At this point in the story a many occupations have been already introduced: there are millers, inn-keepers, gardeners (servants?), cooks, postal workers etc. but clearly Frodo needs to do nothing. He can idle himself from the early morning to the late-night. So there are classes in Hobitton. Some own property and/or treasure enough while the others need to work for their living. The Gaffer may make his living - and probably does - with his own merits aka. work and thence be self-subsistent, but the difference is that Bilbo (or Frodo) need not to.

Now one might argue that Bilbo has earned his wealth with his work (the expedition to the Lonely Mountain) and I'm not too eager to go against it right here - even if it seems he wasn't the poorest hobbit before that either (the question concerning the equality of the starting points is the crucial one for any economic liberalism). But Frodo is just chosen by Bilbo, from a whim one might say, to inherit all - well, most of - he had and so became luxuriously rich with no merit of himself but only that Bilbo happened to like him and his parents got to an accident.

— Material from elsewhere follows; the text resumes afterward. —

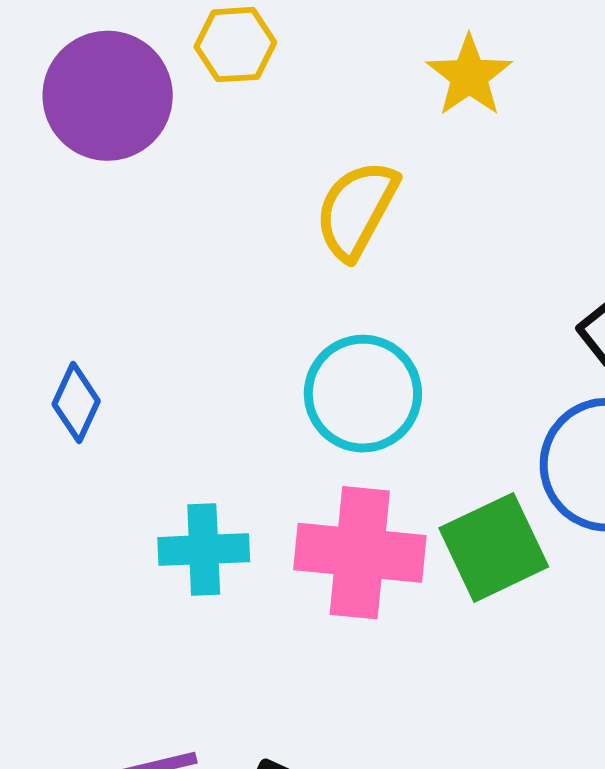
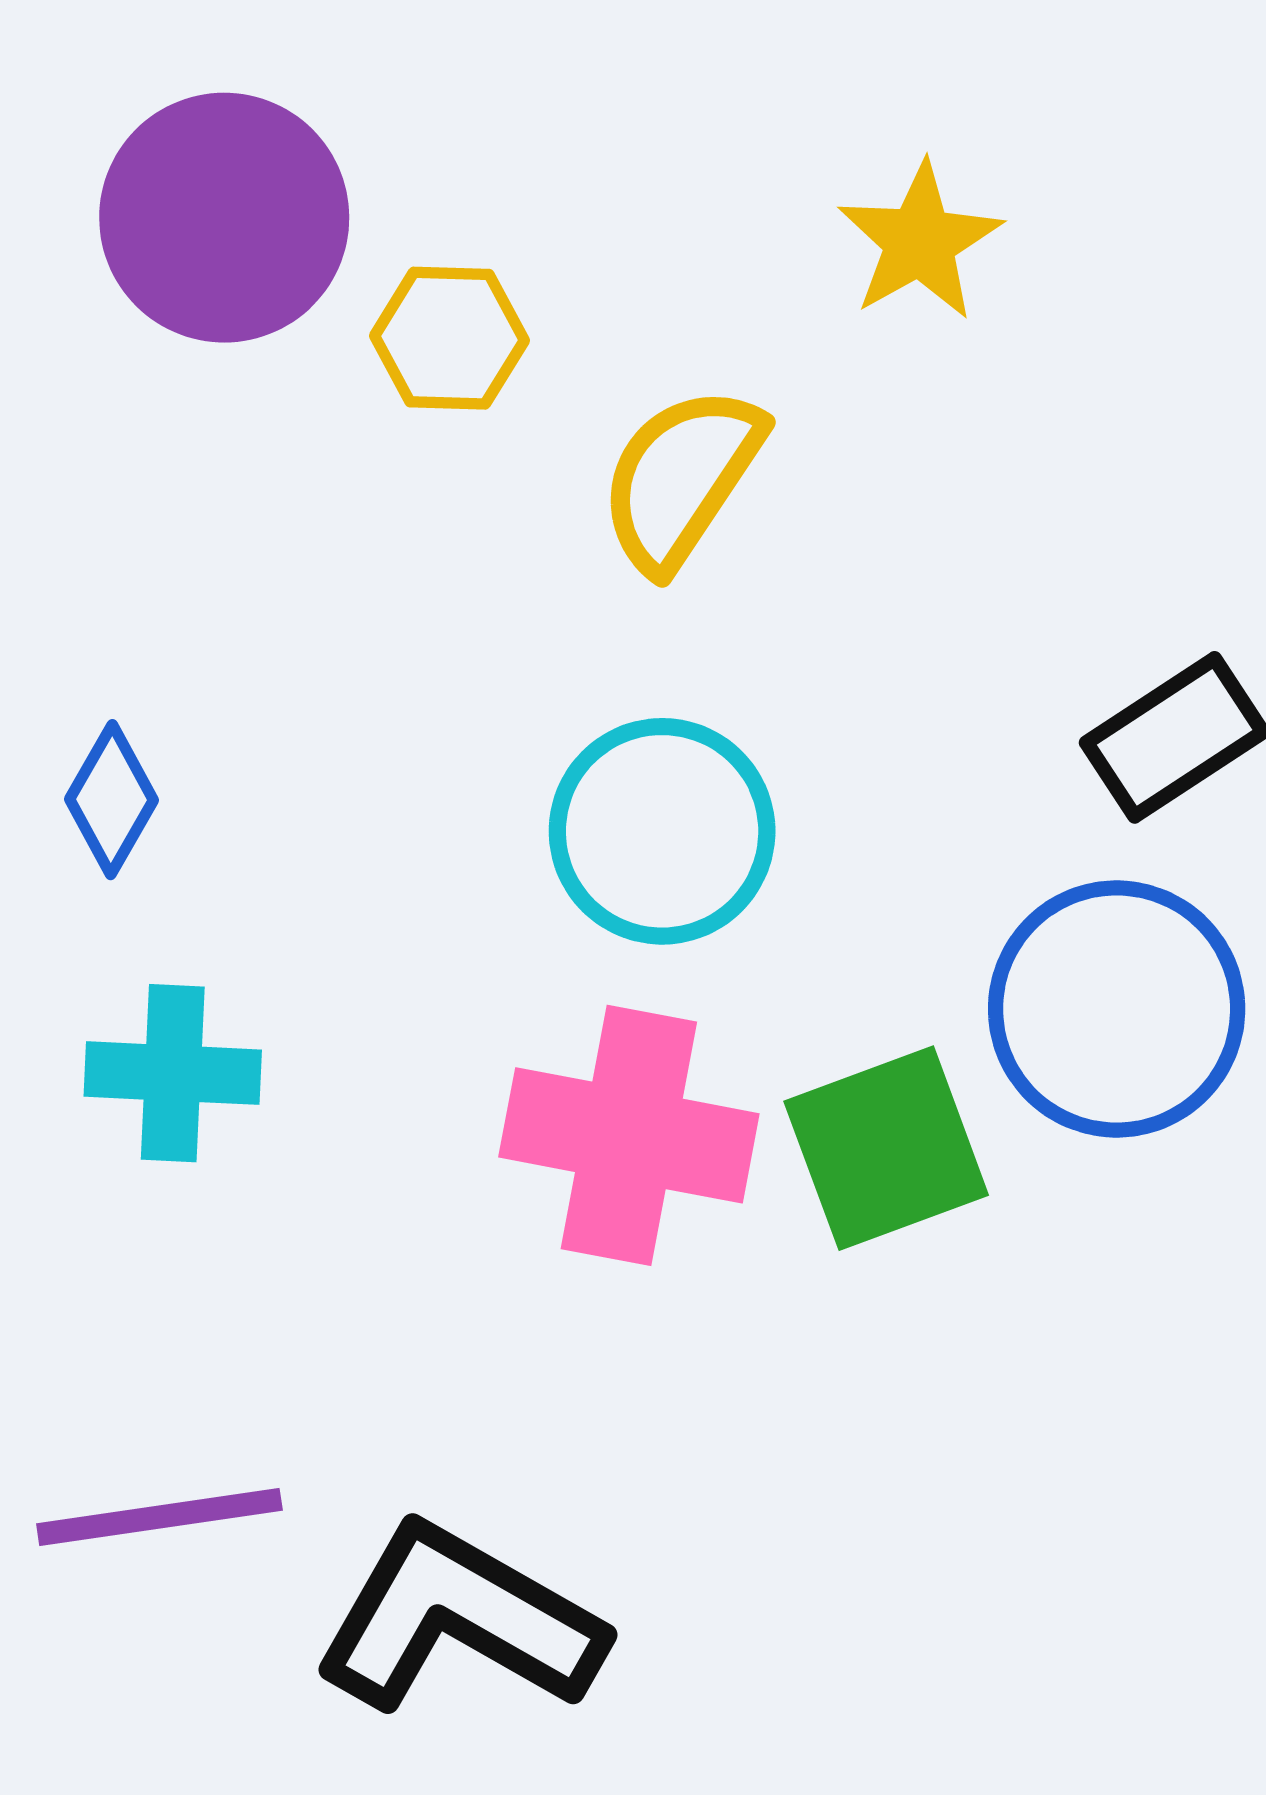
yellow hexagon: (235, 45) -> (449, 338), moved
cyan cross: (204, 550) -> (173, 1073), moved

I agree with Tuor in Gondolin that the relations between the classes were not hammered in stone - as the example of Frodo and Sam let us see quite clearly. That was indeed what I was pointing at: that Frodo and Sam broke a pattern there. But for that to happen Frodo had to be the "higher one" to graciously give the part to Sam. If they were equals Frodo could not be generous as they would both be at the same level and neither could "out-present" the other with grace.

Only that one who has power or position over another can indeed be gracious!


PS. Did elves have to work for their living?